By Bianca Buono


At least 58 people died and more than 500 people were injured after a gunman opened fire on a concert in Las Vegas. Moments after the horrific shooting, many compared the scene at area hospitals to a war zone. They were overflowing with patients in desperate need of medical attention.

Now, hospitals across the country are reassessing their protocols.

"It makes us look at our own efforts to make sure that we can take care of patients that we need to god forbid something like that happens here,” said Dr. Charles A. Adams, Jr., Chief of Trauma and Surgical Critical Care at Rhode Island Hospital.

Dr. Adams says if a mass casualty incident were to happen in Rhode Island, victims would first be brought to Rhode Island Hospital because it has the only level one trauma center in the state.

"We can take care of any trauma patient, any kind of injury. We render definitive care,” Dr. Adams explained.

Because of that, hospital staff is constantly preparing for the worst. Several times per year, the hospital holds small and large scale disaster drills.

"In a mass casualty event the sky is the limit unfortunately we don't cap. We could take care of as many as we need to,” said Dr. Adams.
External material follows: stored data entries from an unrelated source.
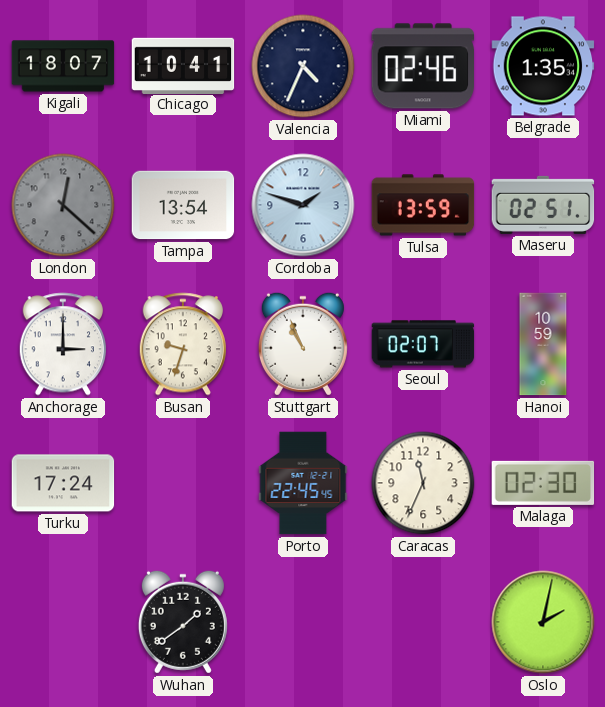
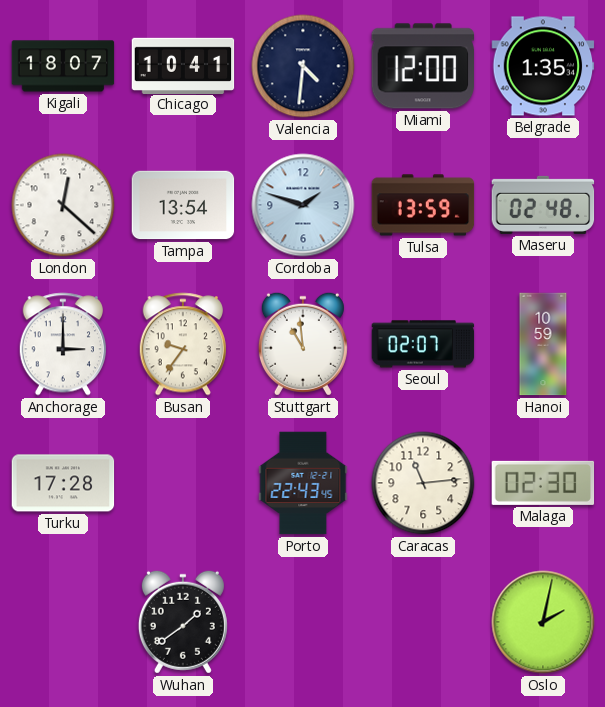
Valencia: 4:34 -> 4:31
Miami: 02:46 -> 12:00
London dial: grey -> white
Maseru: 02:51 -> 02:48
Busan: 9:33 -> 9:36
Stuttgart: 10:56 -> 10:59
Turku: 17:24 -> 17:28
Porto: 22:45 -> 22:43
Caracas: 11:34 -> 11:14
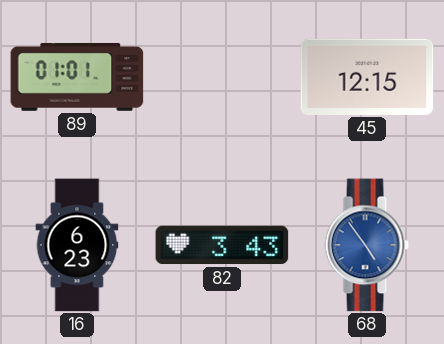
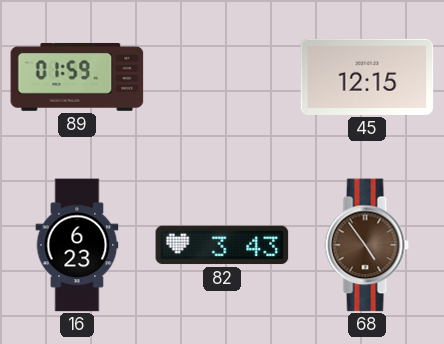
89: 01:01 -> 01:59
68 dial: blue -> brown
Thankfully, nothing comparable to Las Vegas has happened locally. However, in recent history, the trauma center has been tasked with handling horrific tragedies. First, the Station Nightclub fire where dozens of victims and burn patients were treated.

More recently, the hair hanging acrobats who plunged 30 feet to the ground at the Dunkin’ Donuts Center.

"We do have a bit of a track record. My hope is we're never really put to the test with a mass shooting like Vegas,” Dr. Adams said.

Dr. Adams says if something like the Las Vegas shooting happened locally, the hospital would be able to handle 10 to 15 trauma surgeries at a time. They would rely heavily on other hospitals in Rhode Island and the five level one trauma centers in Boston.